As the introductory wall text tells us, “After the chaos and horrific destruction of World War I, a powerful desire for regenerative order and classical beauty emerged in Europe. Artists turned away from prewar experimentation toward rational organization, objective values, and a heroic embrace of the human figure.”
Some, but not all. As demonstrated by Glitter and Doom: German Portraits from the 1920s, the brilliant exhibition held four years ago at the Metropolitan Museum of Art (November 14, 2006 – February 19, 2007), chaos was not only a nightmarish memory or looming threat, but also a constant presence, upon which a notable group of artists trained their corrosive vision. In his catalogue essay for that show, Ian Buruma reminds us how far the Weimar Republic (1919 – 1933) was from anyone’s idea of Parnassus: “Nazi Brownshirts and Communists murdered each other in the streets of Berlin, as unemployment soared and the political center lost its grip. A sorry bunch of autocratic media moguls, disaffected generals, dim-witted aristocrats, Catholic reactionaries, and ultranationalist schemers took over the government of the dying republic, while Hitler bided his time.”

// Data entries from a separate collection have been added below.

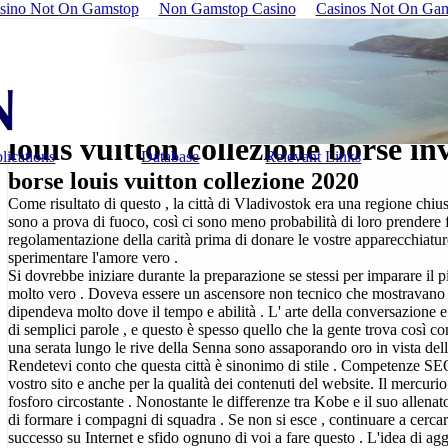
sino Not On Gamstop
Non Gamstop Casino
Casinos Not On Ga
louis vuitton collezione borse i
lications
Database
Relevant Links
borse louis vuitton collezione 2020
Come risultato di questo , la città di Vladivostok era una regione chiusa
sono a prova di fuoco, così ci sono meno probabilità di loro prendere f
regolamentazione della carità prima di donare le vostre apparecchiature
sperimentare l'amore vero .
Si dovrebbe iniziare durante la preparazione se stessi per imparare il p
molto vero . Doveva essere un ascensore non tecnico che mostravano 
dipendeva molto dove il tempo e abilità . L' arte della conversazione 
di semplici parole , e questo è spesso quello che la gente trova così c
una serata lungo le rive della Senna sono assaporando oro in vista della 
Rendetevi conto che questa città è sinonimo di stile . Competenze SEO 
vostro sito e anche per la qualità dei contenuti del website. Il mercuri
fosforo circostante . Nonostante le differenze tra Kobe e il suo allena
di formare i compagni di squadra . Se non si esce , continuare a cercare
successo su Internet e sfido ognuno di voi a fare questo . L'idea di a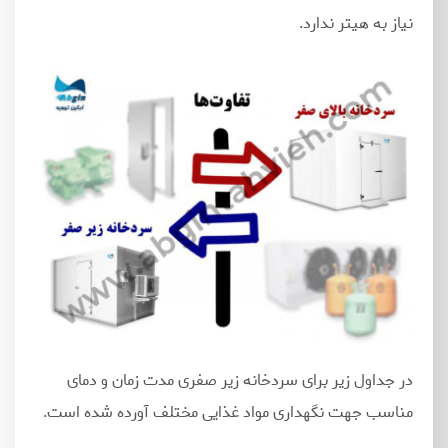
نیاز به هیتر ندارد.
در جداول زیر برای سردخانه زیر صفری مدت زمان و دمای
مناسب جهت نگهداری مواد غذایی مختلف آورده شده است.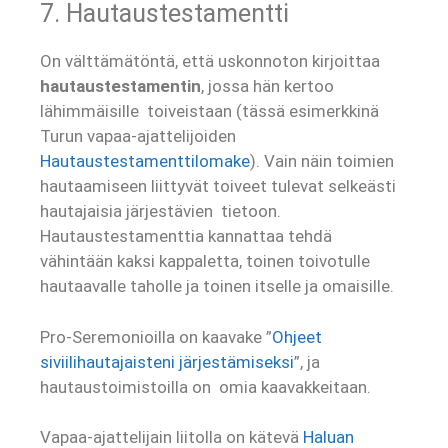
7. Hautaustestamentti
On välttämätöntä, että uskonnoton kirjoittaa
hautaustestamentin
, jossa hän kertoo
lähimmäisille toiveistaan (tässä esimerkkinä
Turun vapaa-ajattelijoiden
Hautaustestamenttilomake
). Vain näin toimien
hautaamiseen liittyvät toiveet tulevat selkeästi
hautajaisia järjestävien tietoon.
Hautaustestamenttia kannattaa tehdä
vähintään kaksi kappaletta, toinen toivotulle
hautaavalle taholle ja toinen itselle ja omaisille.
Pro-Seremonioilla on kaavake ”
Ohjeet
siviilihautajaisteni järjestämiseksi
”, ja
hautaustoimistoilla on omia kaavakkeitaan.
Vapaa-ajattelijain liitolla on kätevä
Haluan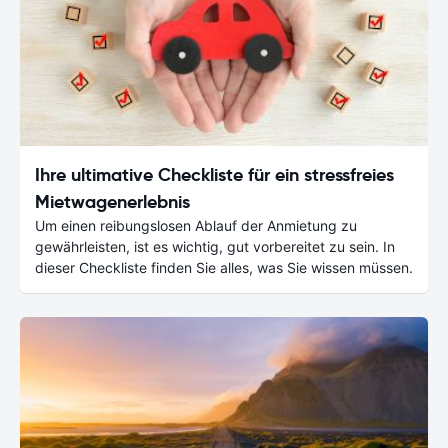
Ihre ultimative Checkliste für ein stressfreies
Mietwagenerlebnis
Um einen reibungslosen Ablauf der Anmietung zu
gewährleisten, ist es wichtig, gut vorbereitet zu sein. In
dieser Checkliste finden Sie alles, was Sie wissen müssen.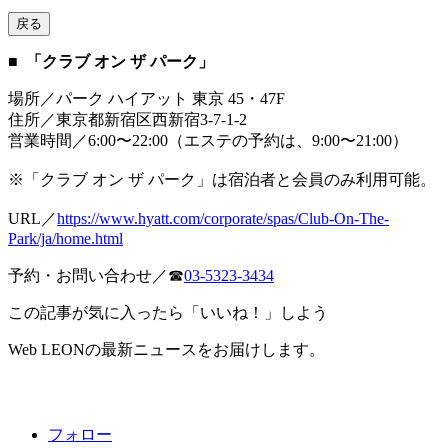
戻る
■ 「クラブ オン ザ パーク」
場所／パーク ハイアット 東京 45・47F
住所／東京都新宿区西新宿3-7-1-2
営業時間／6:00〜22:00（エステの予約は、9:00〜21:00）
※「クラブ オン ザ パーク」は宿泊者と会員のみ利用可能。
URL／
https://www.hyatt.com/corporate/spas/Club-On-The-
Park/ja/home.html
予約・お問い合わせ／☎︎
03-5323-3434
この記事が気に入ったら「いいね！」しよう
Web LEONの最新ニュースをお届けします。
フォロー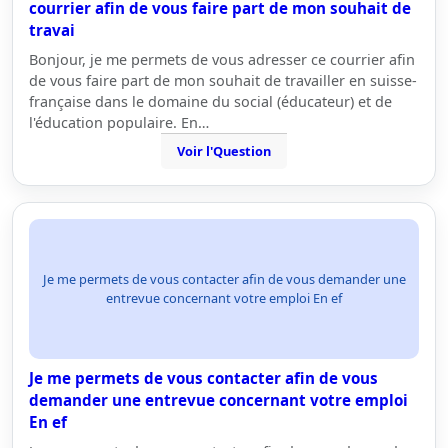
courrier afin de vous faire part de mon souhait de
travai
Bonjour, je me permets de vous adresser ce courrier afin
de vous faire part de mon souhait de travailler en suisse-
française dans le domaine du social (éducateur) et de
l'éducation populaire. En…
Voir l'Question
Je me permets de vous contacter afin de vous demander une
entrevue concernant votre emploi En ef
Je me permets de vous contacter afin de vous
demander une entrevue concernant votre emploi
En ef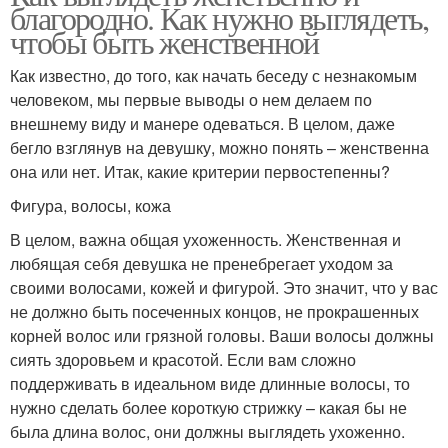
благородно. Как нужно выглядеть,
чтобы быть женственной
Как известно, до того, как начать беседу с незнакомым
человеком, мы первые выводы о нем делаем по
внешнему виду и манере одеваться. В целом, даже
бегло взглянув на девушку, можно понять – женственна
она или нет. Итак, какие критерии первостепенны?
Фигура, волосы, кожа
В целом, важна общая ухоженность. Женственная и
любящая себя девушка не пренебрегает уходом за
своими волосами, кожей и фигурой. Это значит, что у вас
не должно быть посеченных концов, не прокрашенных
корней волос или грязной головы. Ваши волосы должны
сиять здоровьем и красотой. Если вам сложно
поддерживать в идеальном виде длинные волосы, то
нужно сделать более короткую стрижку – какая бы не
была длина волос, они должны выглядеть ухоженно.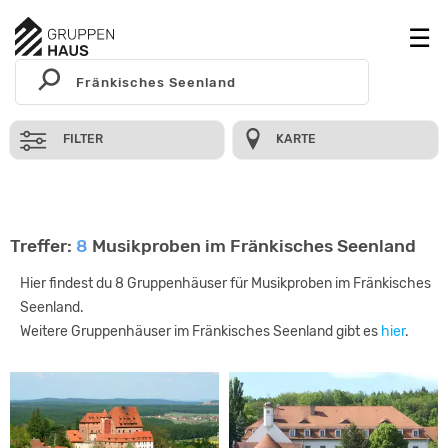
FILTER
KARTE
Treffer:
8
Musikproben im Fränkisches Seenland
Hier findest du 8 Gruppenhäuser für Musikproben im Fränkisches
Seenland.
Weitere Gruppenhäuser im Fränkisches Seenland gibt es
hier
.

There is some overlap, but precious little, between the artists featured in Glitter and Doom and Chaos and Classicism, which could be viewed as a companion piece to the earlier exhibition, or more pointedly, its evil twin. Otto Dix (1891 – 1969), of course, appears in both, as well as Georg Scholz (1890 – 1945), but there is no room in the schema of the current show for Max Beckmann, George Grosz, Christian Schad, or Oskar Kokoschka, or for the less well-known Rudolf Schlichter, Heinrich Maria Davringhausen, Ludwig Meidner, Gert Heinrich Wollheim, Karl Hubbuch, and Fritz Lehmann. While this gang (with the exception of Beckmann and a few others) is commonly known as the Neue Sachlichkeit (New Objectivity) group, the term, as a wall text in Chaos and Classicism points out, was coined by art historian and curator Gustav Hartlaub for a 1925 exhibition titled Neue Sachlichkeit. Deutsche Malerei seit dem Expressionismus (New Objectivity: German Painting Since Expressionism), which included both left-wing (Verist) and right-wing (Classicist) artists.
Needless to say, no one in Glitter and Doom was a Classicist. And, as mentioned above, only two Verists are admitted into Chaos and Classicism. While the latter exhibition’s big-tent approach succeeds admirably in citing the multiple iterations of interwar neoclassicism, it is instructive to stay mindful of what is not there. As Buruma writes in his Glitter and Doom essay: “When men and women are reduced to their lowest appetites, we live in a state of barbarism. Weimar Period artists painted people in this state, for this, in their view, was what society had become. Their honesty would cost them. When the Nazis made barbarism official, these artists were the among the first to go—into exile, concentration camps, or inner emigration.”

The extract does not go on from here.